Personal information
- Full name: Pedro María Zabalza Inda
- Date of birth: 13 April 1944 (age 80)
- Place of birth: Pamplona, Spain
- Height: 1.78 m (5 ft 10 in)
- Position(s): Midfielder

Youth career
- Gure Txokoa

Senior career*
- Years: Team / Apps / (Gls)
- 1963–1964: Oberena
- 1964–1967: Osasuna / 64 / (17)
- 1967–1973: Barcelona / 149 / (10)
- 1973–1976: Athletic Bilbao / 57 / (2)
- 1976–1977: Osasuna
- Total:  / 270 / (29)

International career
- 1968–1969: Spain / 7 / (0)

Managerial career
- 1986–1993: Osasuna
- 1995: Rayo Vallecano
- 1996–1997: Osasuna

= Pedro María Zabalza =

Spanish footballer and manager

Pedro María Zabalza Inda (born 13 April 1944) is a Spanish former professional football midfielder and manager.

His career was mostly associated with Osasuna, especially as a coach.

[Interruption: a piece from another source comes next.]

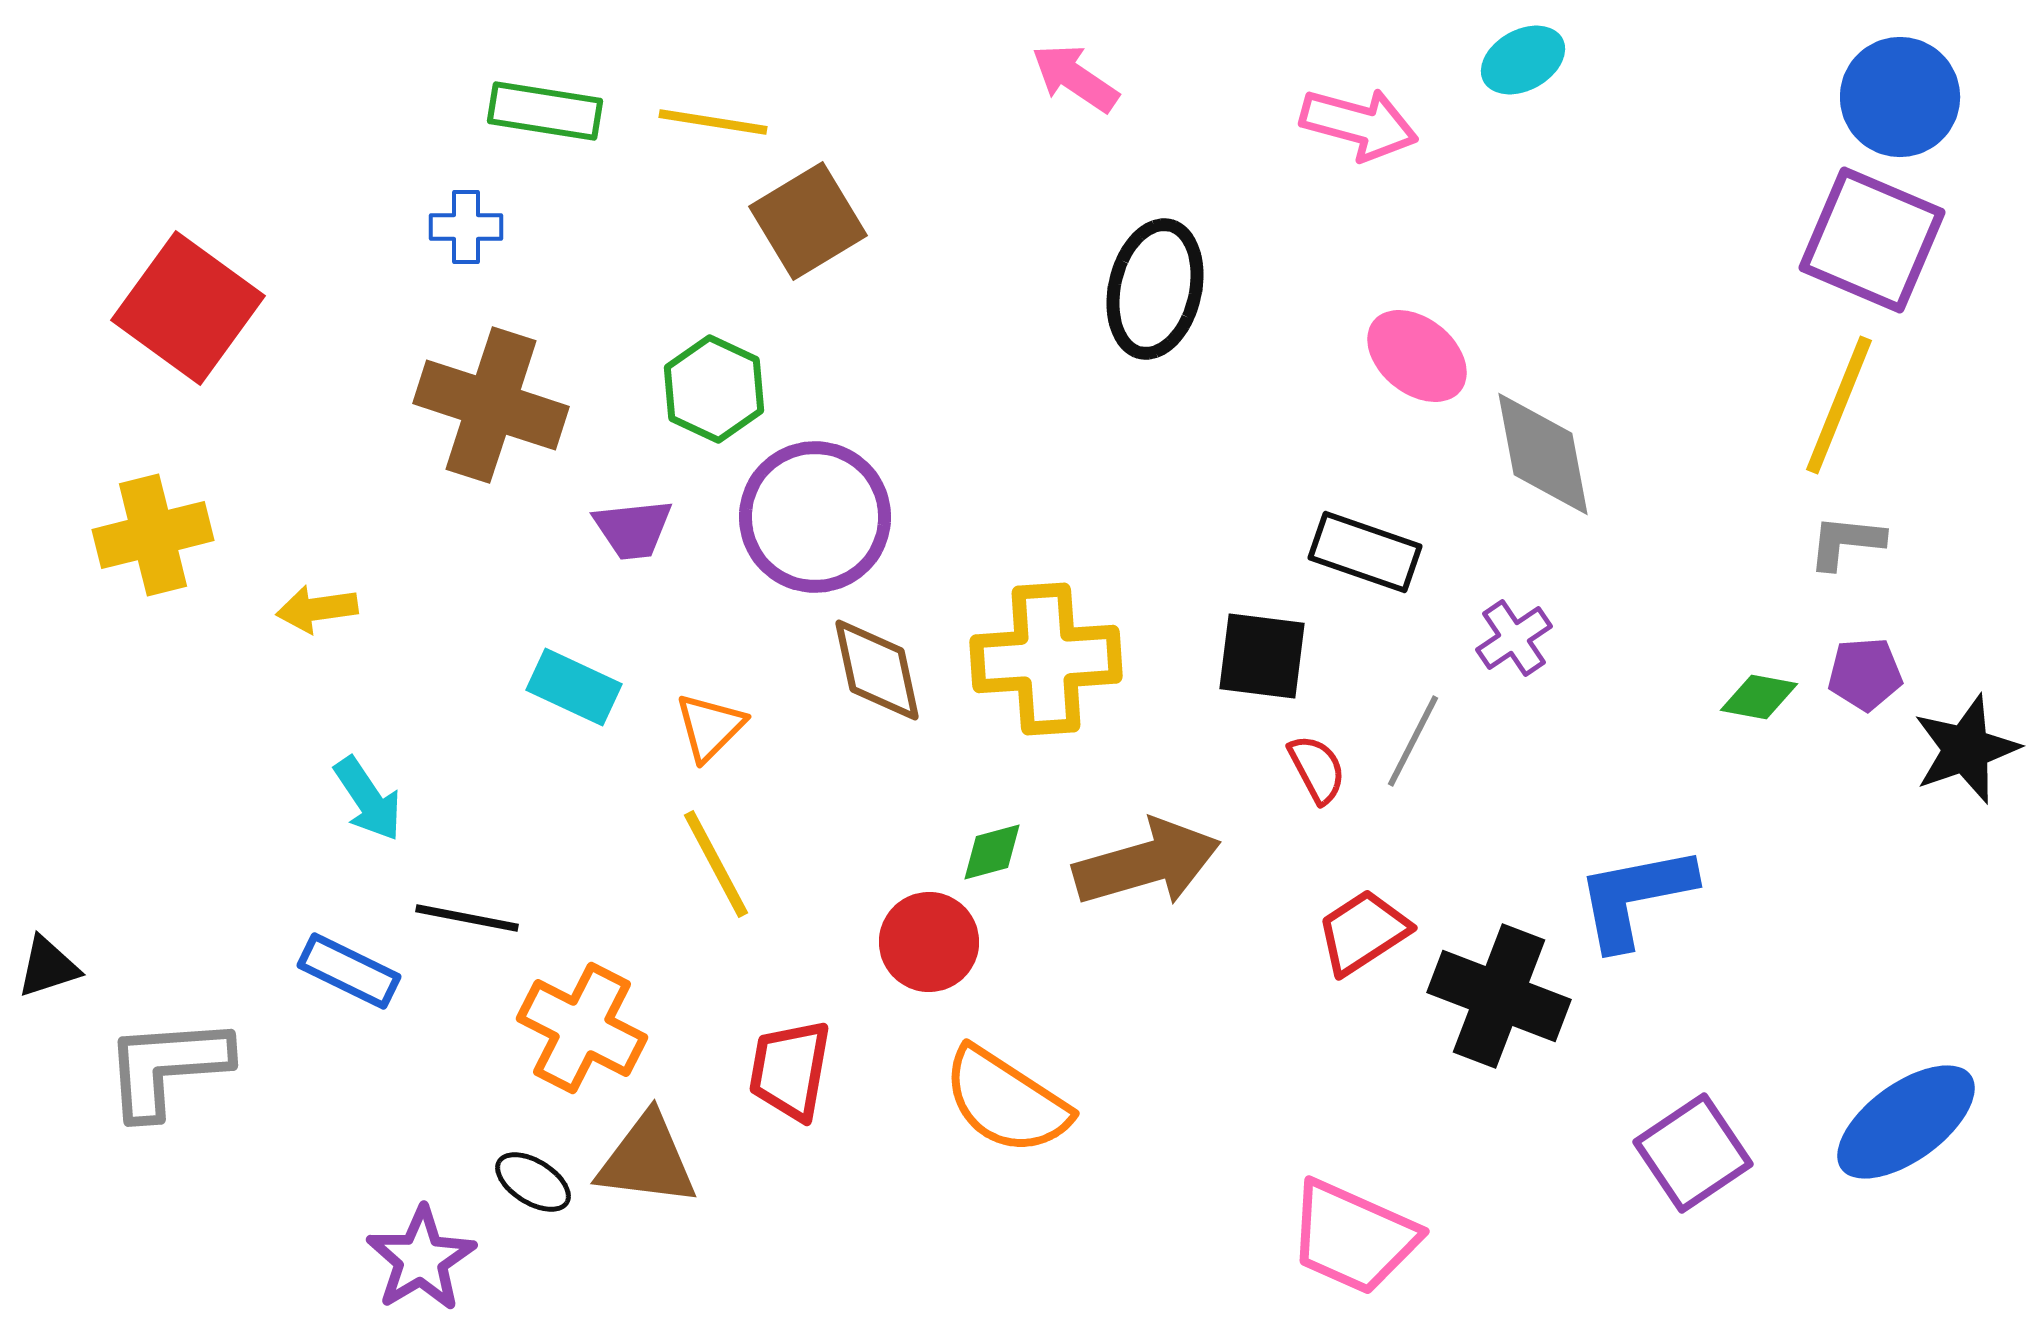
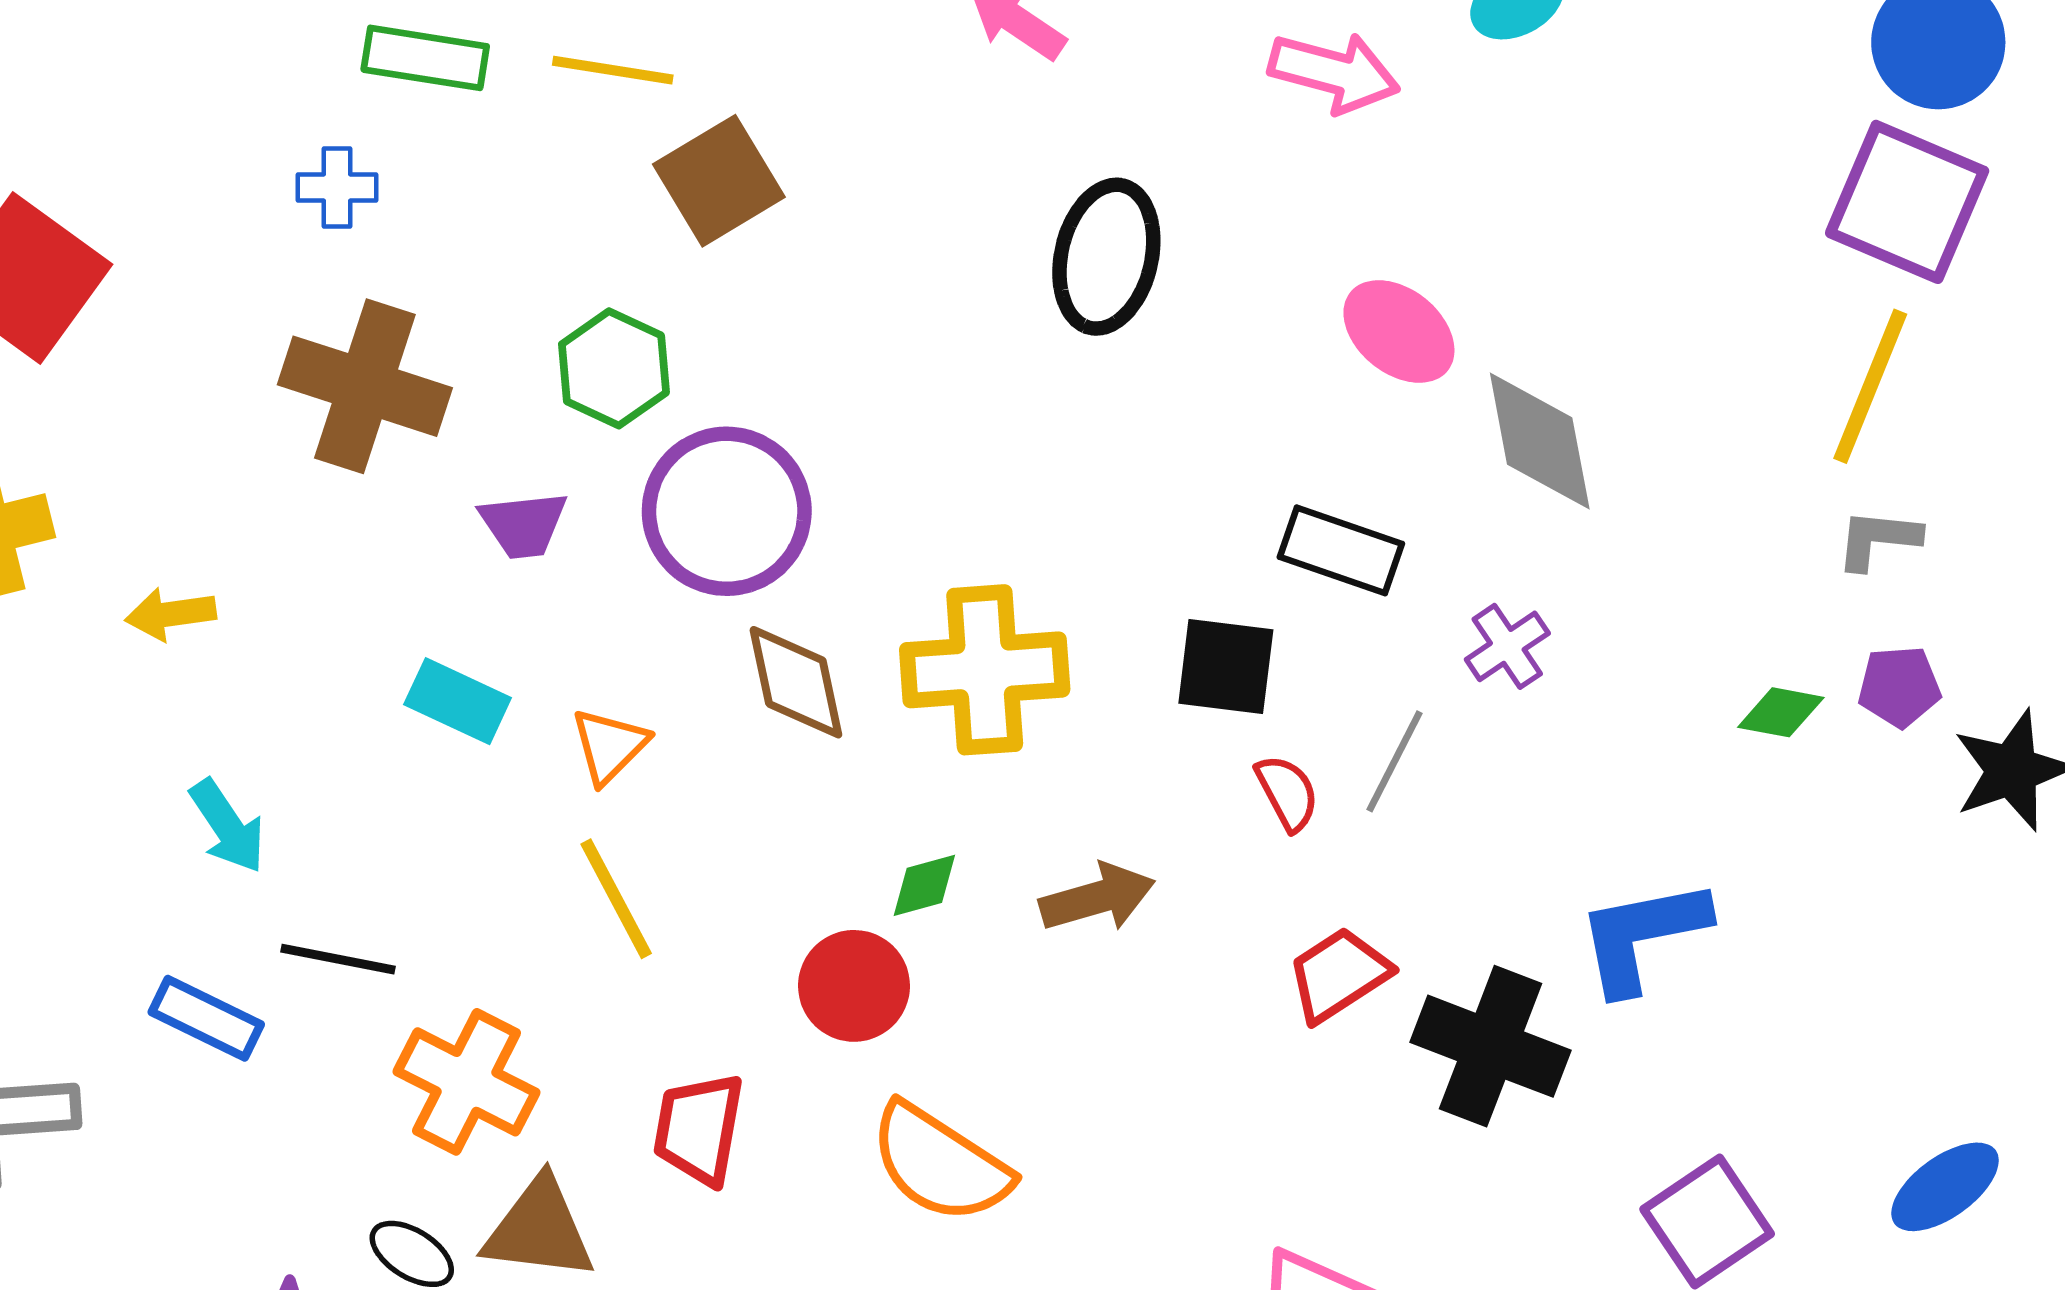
brown arrow: (1147, 863) -> (1097, 898), size x0.7
blue ellipse: (1906, 1122) -> (1945, 1187), size x0.7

As a player, he amassed La Liga totals of 206 matches and 12 goals over nine seasons, with Barcelona and Athletic Bilbao.

==Club career==
Born in Pamplona, Navarre, Zabalza started out at his local club CA Osasuna, where he spent three Segunda División seasons and scored a career-best ten goals in 1965–66 to help to a ninth place. In the summer of 1967 he moved to La Liga, signing for FC Barcelona and making his debut in the competition on 10 September in a 3–2 away loss to Real Zaragoza.

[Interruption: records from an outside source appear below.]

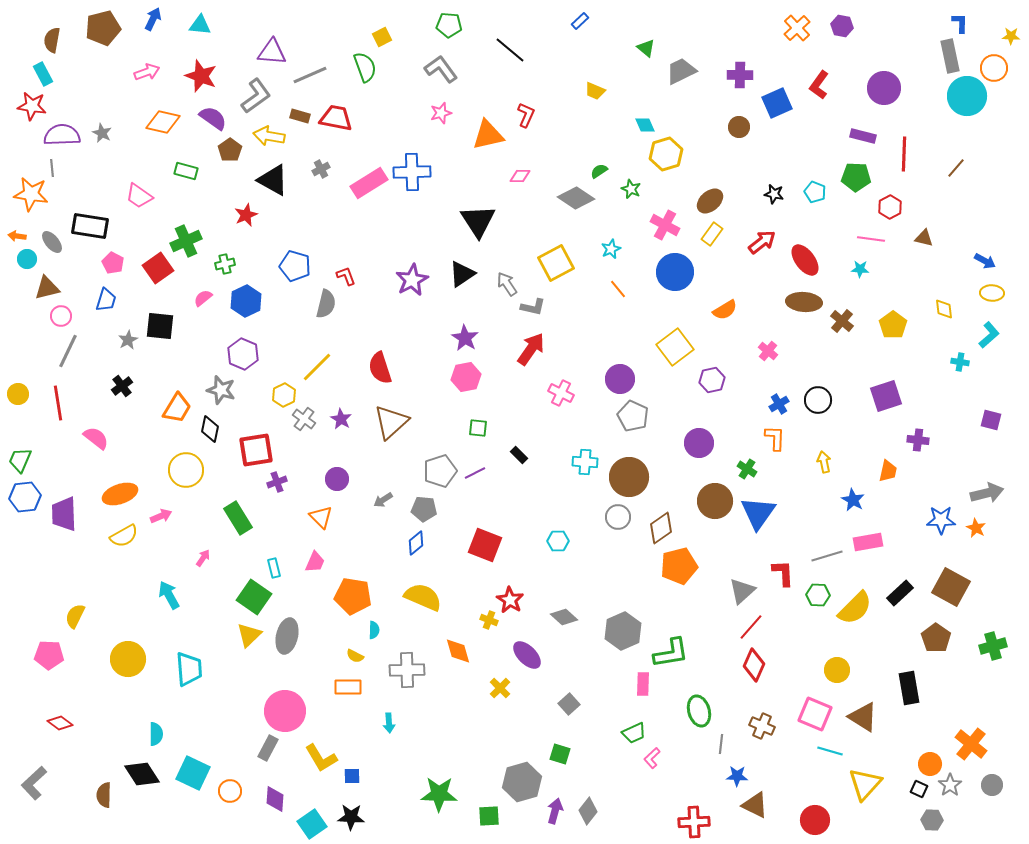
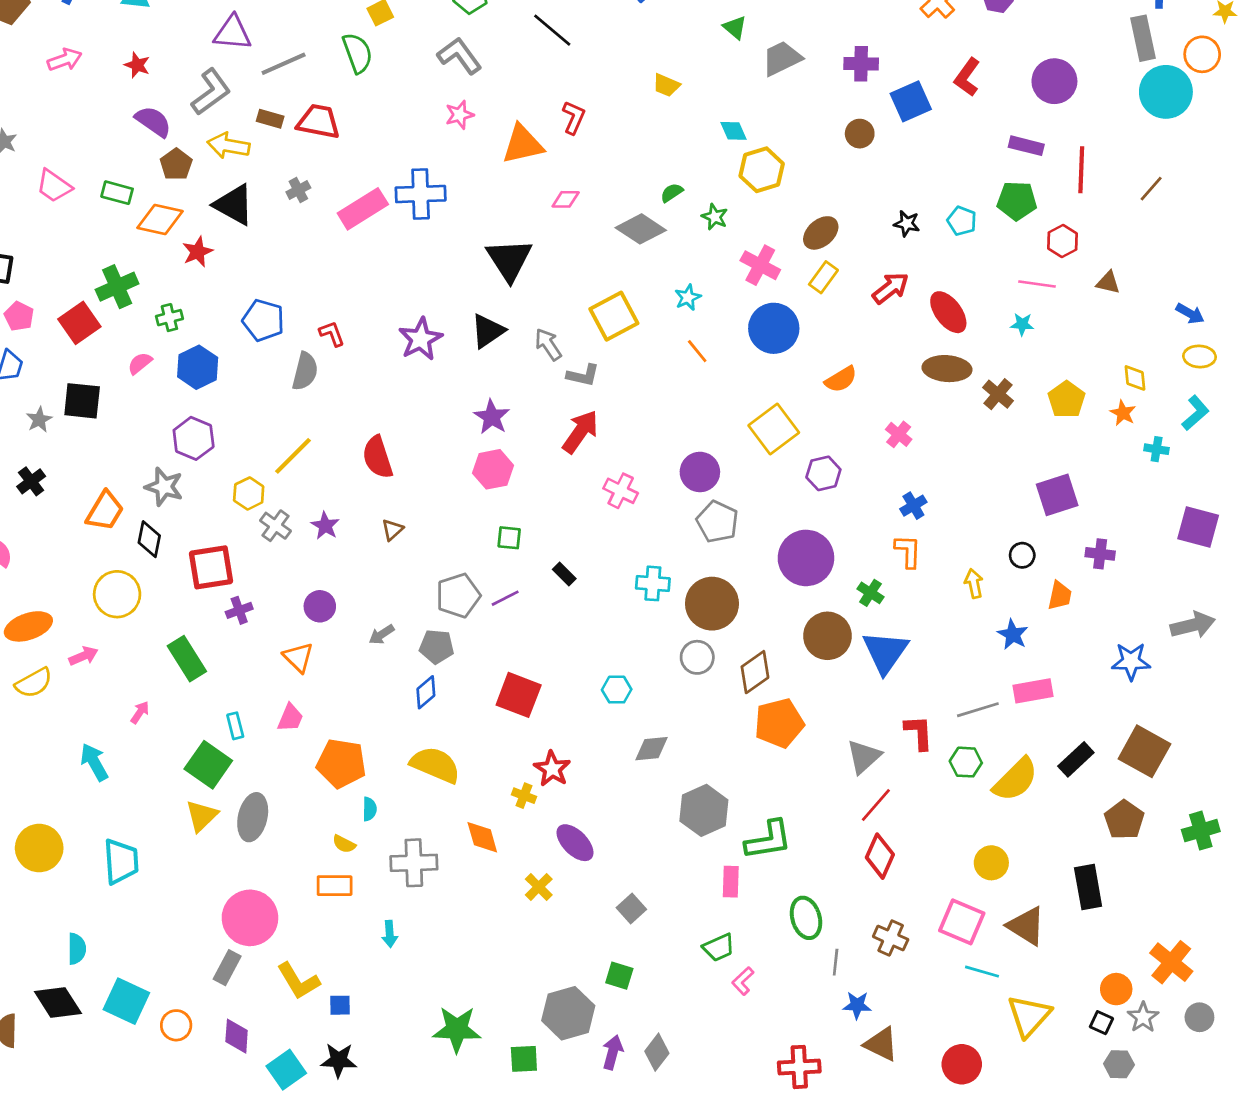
red star: (201, 76) -> (137, 65), size x0.6
orange diamond: (163, 122) -> (160, 220), moved
pink trapezoid: (139, 196) -> (54, 186), moved
black circle: (818, 400) -> (1022, 555), moved, size x0.7
purple square: (991, 420) -> (1198, 527), size x1.5
brown triangle: (391, 422) -> (392, 530), size x0.5
purple circle: (699, 443) -> (806, 558), size x1.4
orange star: (976, 528) -> (1123, 413), moved
gray diamond: (564, 617) -> (652, 749), moved, turned -48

Zabalza played 194 competitive games and scored 15 times during his six-year spell at the Camp Nou, helping to win two Copa del Generalísimo trophies and scoring twice in the 1971 final against Valencia CF. After a further three top-flight campaigns with Athletic Bilbao, he closed out his career at the age of 33 with Osasuna, now competing in the Tercera División.

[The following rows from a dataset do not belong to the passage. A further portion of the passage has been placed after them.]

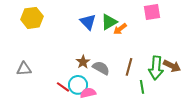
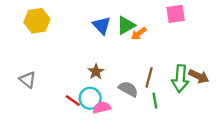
gray semicircle: (101, 68) -> (128, 89), moved
gray triangle: (24, 69) -> (28, 80), turned 42
green line: (142, 87) -> (155, 101), moved

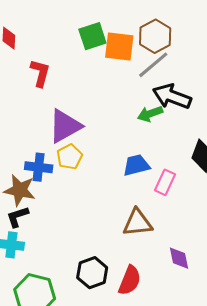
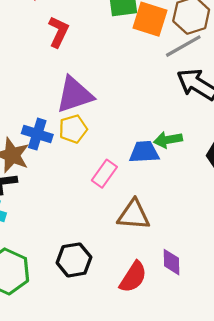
green arrow: (150, 114) -> (168, 140), moved
pink rectangle: (165, 182) -> (104, 174), moved
red semicircle: (130, 280) -> (133, 277), moved

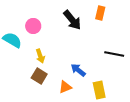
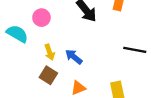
blue arrow: (78, 70) -> (74, 57), moved

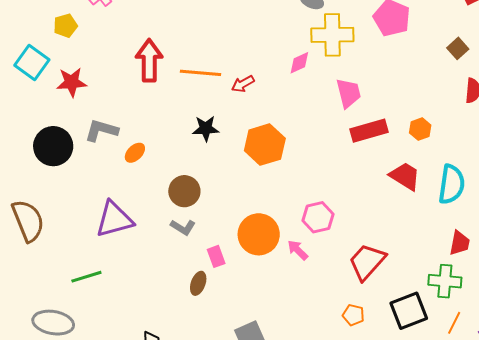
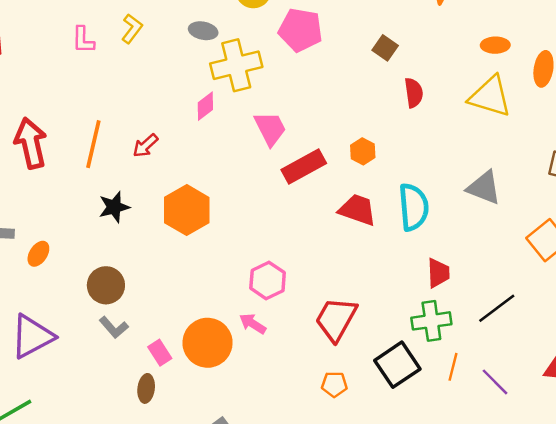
orange line: (200, 73) -> (93, 144), turned -69
gray L-shape: (183, 227) -> (114, 327), turned 30
orange circle: (259, 234) -> (208, 343), moved

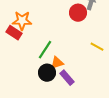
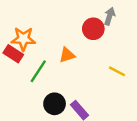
green line: (45, 50) -> (38, 71), moved
orange triangle: (57, 63) -> (67, 55), moved

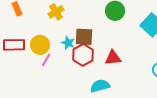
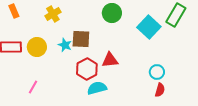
red hexagon: (83, 55) -> (87, 69), moved
pink line: (46, 60) -> (33, 87), moved

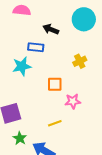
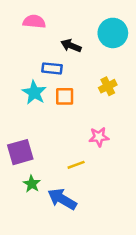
cyan star: (22, 66) -> (34, 93), turned -30
orange square: (55, 84) -> (65, 96), moved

After taking over from Ivica Brzić 11 rounds into 1986–87, Zabalza went on to coach his last club a full six seasons in the top tier. He resigned in December 1993 as they rank third-bottom in the table, eventually being relegated as last.

Zabalza began 1995–96 at the helm of Rayo Vallecano, but after seven matches and six losses he was dismissed. In the following campaign he was one of four managers in charge of Osasuna (the others being Rafael Benítez, Miguel Sola and Enrique Martín), who was the first team above the division two relegation zone.

==International career==
Zabalza earned seven caps for Spain in eight months. His first occurred on 17 October 1968, in a 3–1 friendly win in France.